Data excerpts
____

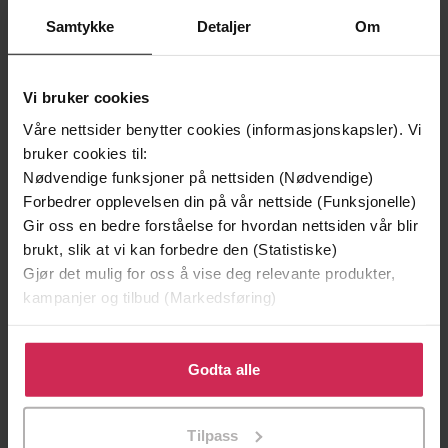
Samtykke
Detaljer
Om
Vi bruker cookies
Våre nettsider benytter cookies (informasjonskapsler). Vi
bruker cookies til:
Nødvendige funksjoner på nettsiden (Nødvendige)
Forbedrer opplevelsen din på vår nettside (Funksjonelle)
199,-
349,-
Gir oss en bedre forståelse for hvordan nettsiden vår blir
Minnesota
Utskudd
brukt, slik at vi kan forbedre den (Statistiske)
Jo Nesbø
Jørn Lier Horst
Gjør det mulig for oss å vise deg relevante produkter,
EBOK
EBOK
kampanjer og tilbud (Markedsføring)
Klikk på «Godta alle» for å gi oss ditt samtykke til å
bruke cookies for alle disse formålene. Du kan også
Godta alle
tilpasse ditt samtykke til spesifikke formål ved å klikke
R. O. Kwon
(forfatter)
Forfattere
på «Tilpass». Du kan når som helst trekke tilbake eller
Tilpass
Virago
Forlag
endre ditt samtykke.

____

Read through the entries and copy each line in which "Godta" appears.

Klikk på «Godta alle» for å gi oss ditt samtykke til å
Godta alle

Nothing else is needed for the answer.